### Assignment
Print the full set of records below, character for character and picture-free.

### Given entries

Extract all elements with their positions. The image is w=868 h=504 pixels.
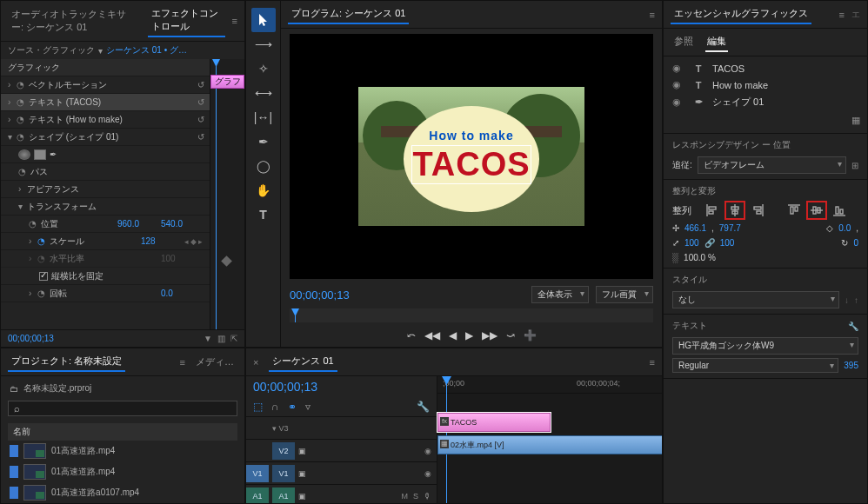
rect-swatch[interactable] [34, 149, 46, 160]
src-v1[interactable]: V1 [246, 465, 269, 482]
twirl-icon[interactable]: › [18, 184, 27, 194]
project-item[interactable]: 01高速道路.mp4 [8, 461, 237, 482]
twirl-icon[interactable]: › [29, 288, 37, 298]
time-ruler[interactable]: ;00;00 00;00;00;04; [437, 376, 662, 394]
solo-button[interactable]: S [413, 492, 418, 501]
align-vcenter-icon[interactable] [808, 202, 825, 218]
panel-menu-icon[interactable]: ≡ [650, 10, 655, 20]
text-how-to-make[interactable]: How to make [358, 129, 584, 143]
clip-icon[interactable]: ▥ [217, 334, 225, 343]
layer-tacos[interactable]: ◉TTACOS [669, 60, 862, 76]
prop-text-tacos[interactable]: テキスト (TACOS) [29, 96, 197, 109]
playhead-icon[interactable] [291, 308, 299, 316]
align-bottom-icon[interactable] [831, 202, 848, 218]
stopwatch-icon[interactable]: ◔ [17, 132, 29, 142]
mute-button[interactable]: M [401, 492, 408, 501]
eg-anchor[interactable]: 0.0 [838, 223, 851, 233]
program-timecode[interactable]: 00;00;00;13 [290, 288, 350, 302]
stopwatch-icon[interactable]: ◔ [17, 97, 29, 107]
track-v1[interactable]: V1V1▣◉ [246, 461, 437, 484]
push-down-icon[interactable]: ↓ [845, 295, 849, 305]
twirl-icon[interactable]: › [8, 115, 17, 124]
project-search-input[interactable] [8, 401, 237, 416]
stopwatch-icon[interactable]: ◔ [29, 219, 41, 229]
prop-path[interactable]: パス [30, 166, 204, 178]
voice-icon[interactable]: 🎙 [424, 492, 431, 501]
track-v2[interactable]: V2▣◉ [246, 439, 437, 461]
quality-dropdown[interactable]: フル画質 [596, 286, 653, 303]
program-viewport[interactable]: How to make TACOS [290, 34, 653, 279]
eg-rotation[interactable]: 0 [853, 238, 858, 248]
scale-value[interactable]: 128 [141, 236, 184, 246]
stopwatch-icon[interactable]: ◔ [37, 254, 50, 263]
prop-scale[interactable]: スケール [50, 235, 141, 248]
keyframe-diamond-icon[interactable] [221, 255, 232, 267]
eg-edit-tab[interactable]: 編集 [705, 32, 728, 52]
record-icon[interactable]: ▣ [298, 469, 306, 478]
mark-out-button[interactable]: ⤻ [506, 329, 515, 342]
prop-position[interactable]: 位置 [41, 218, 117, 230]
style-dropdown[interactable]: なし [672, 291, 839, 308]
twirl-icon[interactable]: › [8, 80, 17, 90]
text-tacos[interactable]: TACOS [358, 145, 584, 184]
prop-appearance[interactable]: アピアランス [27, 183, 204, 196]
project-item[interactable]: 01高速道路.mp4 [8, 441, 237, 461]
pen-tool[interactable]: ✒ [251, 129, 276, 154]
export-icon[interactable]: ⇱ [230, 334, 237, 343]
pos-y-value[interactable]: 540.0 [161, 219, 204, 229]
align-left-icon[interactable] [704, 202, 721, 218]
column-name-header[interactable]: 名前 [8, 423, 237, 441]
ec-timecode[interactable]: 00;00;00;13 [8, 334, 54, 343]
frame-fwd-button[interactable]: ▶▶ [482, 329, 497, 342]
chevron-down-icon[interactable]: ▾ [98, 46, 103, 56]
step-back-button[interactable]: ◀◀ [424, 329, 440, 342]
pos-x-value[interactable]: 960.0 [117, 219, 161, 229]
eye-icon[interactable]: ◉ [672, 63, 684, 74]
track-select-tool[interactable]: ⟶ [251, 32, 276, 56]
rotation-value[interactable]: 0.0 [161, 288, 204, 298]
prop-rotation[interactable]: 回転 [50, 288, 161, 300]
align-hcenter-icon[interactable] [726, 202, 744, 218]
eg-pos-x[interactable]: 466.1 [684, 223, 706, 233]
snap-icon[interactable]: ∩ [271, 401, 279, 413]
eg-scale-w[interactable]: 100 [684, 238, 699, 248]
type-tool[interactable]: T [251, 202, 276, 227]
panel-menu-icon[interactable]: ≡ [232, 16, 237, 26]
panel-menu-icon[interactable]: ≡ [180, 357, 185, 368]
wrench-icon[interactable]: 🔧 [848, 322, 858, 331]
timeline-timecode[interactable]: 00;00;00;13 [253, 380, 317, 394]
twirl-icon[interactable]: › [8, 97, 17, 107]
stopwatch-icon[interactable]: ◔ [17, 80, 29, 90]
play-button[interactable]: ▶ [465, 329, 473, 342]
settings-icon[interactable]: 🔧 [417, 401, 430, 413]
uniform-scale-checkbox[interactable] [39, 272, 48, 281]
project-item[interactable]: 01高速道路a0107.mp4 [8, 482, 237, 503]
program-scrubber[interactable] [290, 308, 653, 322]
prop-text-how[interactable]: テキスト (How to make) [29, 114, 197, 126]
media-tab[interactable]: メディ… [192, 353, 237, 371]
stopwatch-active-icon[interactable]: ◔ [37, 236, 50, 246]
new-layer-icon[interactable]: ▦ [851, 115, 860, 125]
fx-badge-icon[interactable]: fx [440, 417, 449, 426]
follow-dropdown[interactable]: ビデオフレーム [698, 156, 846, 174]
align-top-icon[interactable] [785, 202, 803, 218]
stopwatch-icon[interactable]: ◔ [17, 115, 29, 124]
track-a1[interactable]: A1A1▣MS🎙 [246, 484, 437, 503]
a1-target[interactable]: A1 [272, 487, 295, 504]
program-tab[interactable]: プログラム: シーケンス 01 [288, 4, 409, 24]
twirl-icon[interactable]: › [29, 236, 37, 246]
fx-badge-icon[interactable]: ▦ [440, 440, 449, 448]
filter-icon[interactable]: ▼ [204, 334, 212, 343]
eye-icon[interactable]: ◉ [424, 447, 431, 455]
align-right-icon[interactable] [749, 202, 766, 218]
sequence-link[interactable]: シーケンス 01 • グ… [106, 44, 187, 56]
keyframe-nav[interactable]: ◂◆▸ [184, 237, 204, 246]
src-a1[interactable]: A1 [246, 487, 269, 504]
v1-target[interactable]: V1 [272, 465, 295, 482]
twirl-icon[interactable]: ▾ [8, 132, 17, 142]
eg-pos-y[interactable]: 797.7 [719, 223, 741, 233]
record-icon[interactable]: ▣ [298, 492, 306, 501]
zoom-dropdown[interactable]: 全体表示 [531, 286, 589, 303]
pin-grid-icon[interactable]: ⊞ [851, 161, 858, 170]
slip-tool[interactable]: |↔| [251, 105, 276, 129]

### Output for this exercise
Extract all elements with their positions. The image is w=868 h=504 pixels.
rect-swatch[interactable] [34, 149, 46, 160]
src-v1[interactable]: V1 [246, 465, 269, 482]
twirl-icon[interactable]: › [18, 184, 27, 194]
project-item[interactable]: 01高速道路.mp4 [8, 461, 237, 482]
twirl-icon[interactable]: › [29, 288, 37, 298]
time-ruler[interactable]: ;00;00 00;00;00;04; [437, 376, 662, 394]
solo-button[interactable]: S [413, 492, 418, 501]
align-vcenter-icon[interactable] [808, 202, 825, 218]
panel-menu-icon[interactable]: ≡ [650, 10, 655, 20]
text-how-to-make[interactable]: How to make [358, 129, 584, 143]
clip-icon[interactable]: ▥ [217, 334, 225, 343]
layer-tacos[interactable]: ◉TTACOS [669, 60, 862, 76]
prop-text-tacos[interactable]: テキスト (TACOS) [29, 96, 197, 109]
playhead-icon[interactable] [291, 308, 299, 316]
align-bottom-icon[interactable] [831, 202, 848, 218]
stopwatch-icon[interactable]: ◔ [17, 132, 29, 142]
mute-button[interactable]: M [401, 492, 408, 501]
eg-anchor[interactable]: 0.0 [838, 223, 851, 233]
program-timecode[interactable]: 00;00;00;13 [290, 288, 350, 302]
stopwatch-icon[interactable]: ◔ [17, 97, 29, 107]
track-v1[interactable]: V1V1▣◉ [246, 461, 437, 484]
push-down-icon[interactable]: ↓ [845, 295, 849, 305]
twirl-icon[interactable]: › [8, 115, 17, 124]
project-search-input[interactable] [8, 401, 237, 416]
stopwatch-icon[interactable]: ◔ [29, 219, 41, 229]
prop-path[interactable]: パス [30, 166, 204, 178]
voice-icon[interactable]: 🎙 [424, 492, 431, 501]
track-v2[interactable]: V2▣◉ [246, 439, 437, 461]
quality-dropdown[interactable]: フル画質 [596, 286, 653, 303]
program-viewport[interactable]: How to make TACOS [290, 34, 653, 279]
eg-rotation[interactable]: 0 [853, 238, 858, 248]
scale-value[interactable]: 128 [141, 236, 184, 246]
stopwatch-icon[interactable]: ◔ [37, 254, 50, 263]
prop-scale[interactable]: スケール [50, 235, 141, 248]
keyframe-diamond-icon[interactable] [221, 255, 232, 267]
eg-edit-tab[interactable]: 編集 [705, 32, 728, 52]
record-icon[interactable]: ▣ [298, 469, 306, 478]
mark-out-button[interactable]: ⤻ [506, 329, 515, 342]
prop-position[interactable]: 位置 [41, 218, 117, 230]
style-dropdown[interactable]: なし [672, 291, 839, 308]
twirl-icon[interactable]: › [8, 80, 17, 90]
text-tacos[interactable]: TACOS [358, 145, 584, 184]
prop-appearance[interactable]: アピアランス [27, 183, 204, 196]
project-item[interactable]: 01高速道路.mp4 [8, 441, 237, 461]
pen-tool[interactable]: ✒ [251, 129, 276, 154]
export-icon[interactable]: ⇱ [230, 334, 237, 343]
pos-y-value[interactable]: 540.0 [161, 219, 204, 229]
align-left-icon[interactable] [704, 202, 721, 218]
column-name-header[interactable]: 名前 [8, 423, 237, 441]
ec-timecode[interactable]: 00;00;00;13 [8, 334, 54, 343]
frame-fwd-button[interactable]: ▶▶ [482, 329, 497, 342]
chevron-down-icon[interactable]: ▾ [98, 46, 103, 56]
step-back-button[interactable]: ◀◀ [424, 329, 440, 342]
pos-x-value[interactable]: 960.0 [117, 219, 161, 229]
eye-icon[interactable]: ◉ [672, 63, 684, 74]
track-select-tool[interactable]: ⟶ [251, 32, 276, 56]
rotation-value[interactable]: 0.0 [161, 288, 204, 298]
prop-rotation[interactable]: 回転 [50, 288, 161, 300]
align-hcenter-icon[interactable] [726, 202, 744, 218]
eg-pos-x[interactable]: 466.1 [684, 223, 706, 233]
snap-icon[interactable]: ∩ [271, 401, 279, 413]
eg-scale-w[interactable]: 100 [684, 238, 699, 248]
type-tool[interactable]: T [251, 202, 276, 227]
panel-menu-icon[interactable]: ≡ [232, 16, 237, 26]
panel-menu-icon[interactable]: ≡ [180, 357, 185, 368]
wrench-icon[interactable]: 🔧 [848, 322, 858, 331]
timeline-timecode[interactable]: 00;00;00;13 [253, 380, 317, 394]
twirl-icon[interactable]: › [8, 97, 17, 107]
stopwatch-icon[interactable]: ◔ [17, 80, 29, 90]
play-button[interactable]: ▶ [465, 329, 473, 342]
settings-icon[interactable]: 🔧 [417, 401, 430, 413]
uniform-scale-checkbox[interactable] [39, 272, 48, 281]
project-item[interactable]: 01高速道路a0107.mp4 [8, 482, 237, 503]
program-scrubber[interactable] [290, 308, 653, 322]
prop-text-how[interactable]: テキスト (How to make) [29, 114, 197, 126]
media-tab[interactable]: メディ… [192, 353, 237, 371]
stopwatch-active-icon[interactable]: ◔ [37, 236, 50, 246]
new-layer-icon[interactable]: ▦ [851, 115, 860, 125]
fx-badge-icon[interactable]: fx [440, 417, 449, 426]
follow-dropdown[interactable]: ビデオフレーム [698, 156, 846, 174]
align-top-icon[interactable] [785, 202, 803, 218]
stopwatch-icon[interactable]: ◔ [17, 115, 29, 124]
track-a1[interactable]: A1A1▣MS🎙 [246, 484, 437, 503]
a1-target[interactable]: A1 [272, 487, 295, 504]
program-tab[interactable]: プログラム: シーケンス 01 [288, 4, 409, 24]
twirl-icon[interactable]: › [29, 236, 37, 246]
fx-badge-icon[interactable]: ▦ [440, 440, 449, 448]
filter-icon[interactable]: ▼ [204, 334, 212, 343]
eye-icon[interactable]: ◉ [424, 447, 431, 455]
align-right-icon[interactable] [749, 202, 766, 218]
sequence-link[interactable]: シーケンス 01 • グ… [106, 44, 187, 56]
keyframe-nav[interactable]: ◂◆▸ [184, 237, 204, 246]
src-a1[interactable]: A1 [246, 487, 269, 504]
v1-target[interactable]: V1 [272, 465, 295, 482]
twirl-icon[interactable]: ▾ [8, 132, 17, 142]
eg-pos-y[interactable]: 797.7 [719, 223, 741, 233]
record-icon[interactable]: ▣ [298, 492, 306, 501]
zoom-dropdown[interactable]: 全体表示 [531, 286, 589, 303]
pin-grid-icon[interactable]: ⊞ [851, 161, 858, 170]
slip-tool[interactable]: |↔| [251, 105, 276, 129]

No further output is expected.